▸ Problem description: The expected output is each line in the data below that includes the string "Stunning".

Data under study: Begin

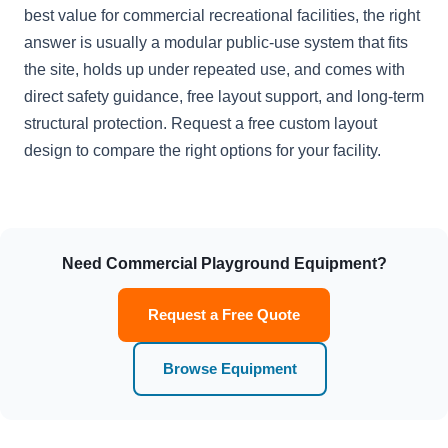
best value for commercial recreational facilities, the right
answer is usually a modular public-use system that fits
the site, holds up under repeated use, and comes with
direct safety guidance, free layout support, and long-term
structural protection. Request a free custom layout
design to compare the right options for your facility.
Need Commercial Playground Equipment?
Request a Free Quote
Browse Equipment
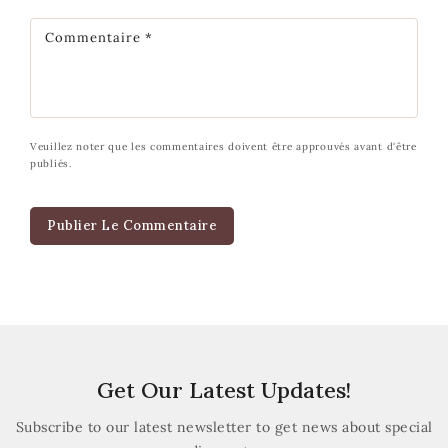
Commentaire
*
Veuillez noter que les commentaires doivent être approuvés avant d'être
publiés.
Get Our Latest Updates!
Subscribe to our latest newsletter to get news about special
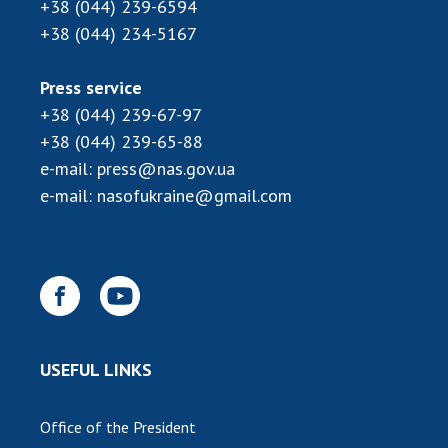
INTERNATIONAL COOPERATION
+38 (044) 239-6594
+38 (044) 234-5167
Membership in international organizations
International agreements
Press service
International programs and competitions
+38 (044) 239-67-97
+38 (044) 239-65-88
DOCUMENTS
e-mail:
press@nas.gov.ua
Normative acts of the National Academy of
e-mail:
nasofukraine@gmail.com
Sciences of Ukraine
The state budget of the National Academy
of Sciences of Ukraine
NEWS
USEFUL LINKS
MEETING OF THE PRESIDIUM OF THE NAS OF
UKRAINE
Office of the President
SCIENTIFIC PUBLICATIONS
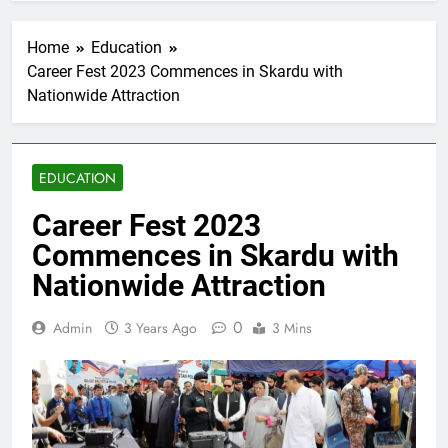
Home
Education
Career Fest 2023 Commences in Skardu with
Nationwide Attraction
EDUCATION
Career Fest 2023
Commences in Skardu with
Nationwide Attraction
0
Admin
3 Years Ago
3 Mins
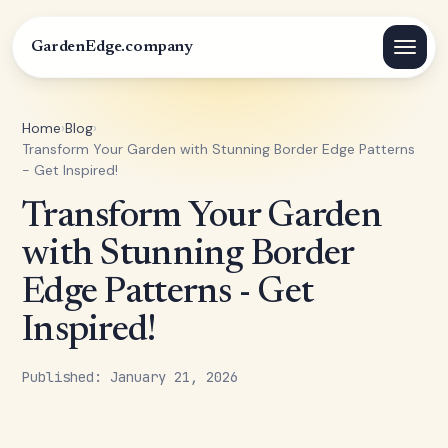
GardenEdge.company
Home
›
Blog
›
Transform Your Garden with Stunning Border Edge Patterns
- Get Inspired!
Transform Your Garden
with Stunning Border
Edge Patterns - Get
Inspired!
Published: January 21, 2026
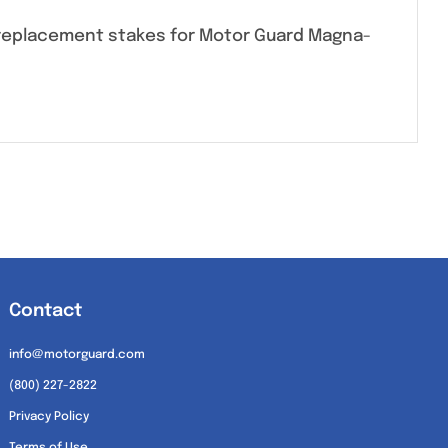
0 replacement stakes for Motor Guard Magna-
Contact
info@motorguard.com
(800) 227-2822
Privacy Policy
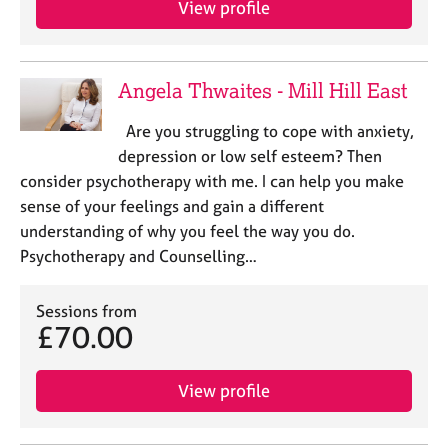
View profile
j
r
o
a
b
p
s
y
Angela Thwaites - Mill Hill East
E
Are you struggling to cope with anxiety,
v
depression or low self esteem? Then
e
consider psychotherapy with me. I can help you make
n
sense of your feelings and gain a different
t
s
understanding of why you feel the way you do.
a
Psychotherapy and Counselling…
n
d
Sessions from
r
£70.00
e
s
o
View profile
u
r
c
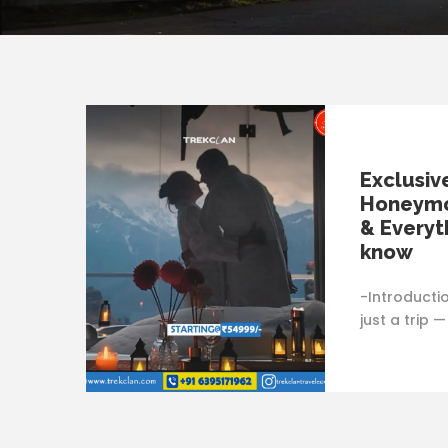
Exclusiv
Honeymo
& Everyt
know
-Introducti
just a trip 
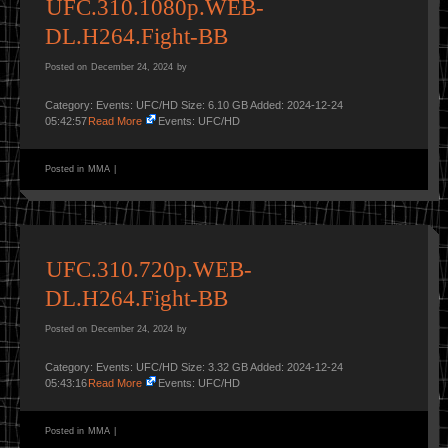
UFC.310.1080p.WEB-
DL.H264.Fight-BB
Posted on
December 24, 2024
by
Category: Events: UFC/HD Size: 6.10 GB Added: 2024-12-24
05:42:57
Read More
Events: UFC/HD
Posted in
MMA
|
UFC.310.720p.WEB-
DL.H264.Fight-BB
Posted on
December 24, 2024
by
Category: Events: UFC/HD Size: 3.32 GB Added: 2024-12-24
05:43:16
Read More
Events: UFC/HD
Posted in
MMA
|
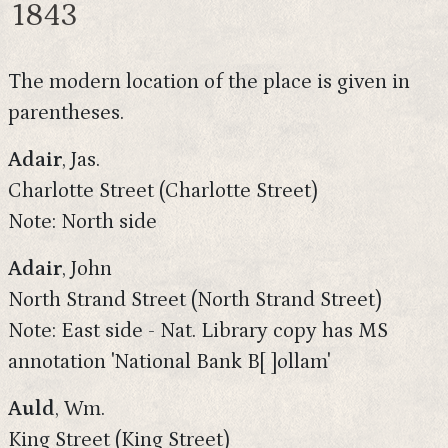
1843
The modern location of the place is given in
parentheses.
Adair
, Jas.
Charlotte Street (Charlotte Street)
Note: North side
Adair
, John
North Strand Street (North Strand Street)
Note: East side - Nat. Library copy has MS
annotation 'National Bank B[ ]ollam'
Auld
, Wm.
King Street (King Street)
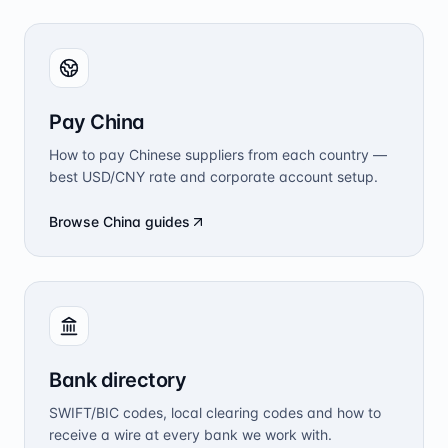
Pay China
How to pay Chinese suppliers from each country —
best USD/CNY rate and corporate account setup.
Browse China guides
Bank directory
SWIFT/BIC codes, local clearing codes and how to
receive a wire at every bank we work with.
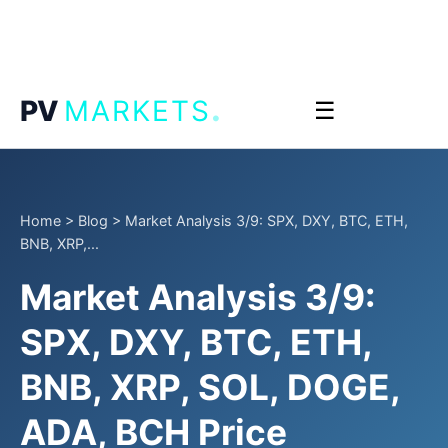
.
PV
MARKETS
☰
Home
>
Blog
>
Market Analysis 3/9: SPX, DXY, BTC, ETH,
BNB, XRP,...
Market Analysis 3/9:
SPX, DXY, BTC, ETH,
BNB, XRP, SOL, DOGE,
ADA, BCH Price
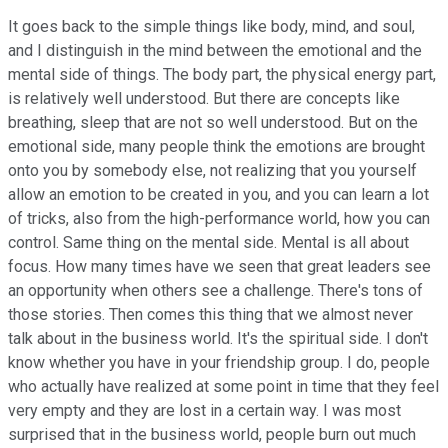
It goes back to the simple things like body, mind, and soul,
and I distinguish in the mind between the emotional and the
mental side of things. The body part, the physical energy part,
is relatively well understood. But there are concepts like
breathing, sleep that are not so well understood. But on the
emotional side, many people think the emotions are brought
onto you by somebody else, not realizing that you yourself
allow an emotion to be created in you, and you can learn a lot
of tricks, also from the high-performance world, how you can
control. Same thing on the mental side. Mental is all about
focus. How many times have we seen that great leaders see
an opportunity when others see a challenge. There's tons of
those stories. Then comes this thing that we almost never
talk about in the business world. It's the spiritual side. I don't
know whether you have in your friendship group. I do, people
who actually have realized at some point in time that they feel
very empty and they are lost in a certain way. I was most
surprised that in the business world, people burn out much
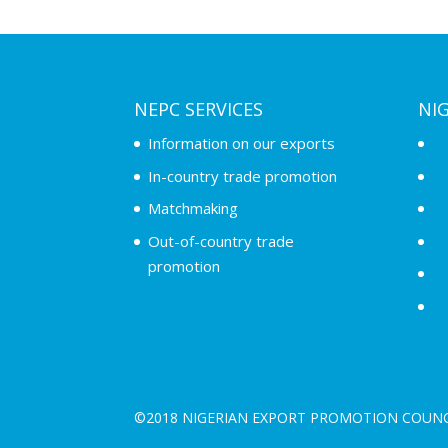
NEPC SERVICES
NI
Information on our exports
In-country trade promotion
Matchmaking
Out-of-country trade
promotion
©2018 NIGERIAN EXPORT PROMOTION COUNC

Data under study: End

▸ Exercise answer:
Transform Your Garden with Stunning Border Edge Patterns
with Stunning Border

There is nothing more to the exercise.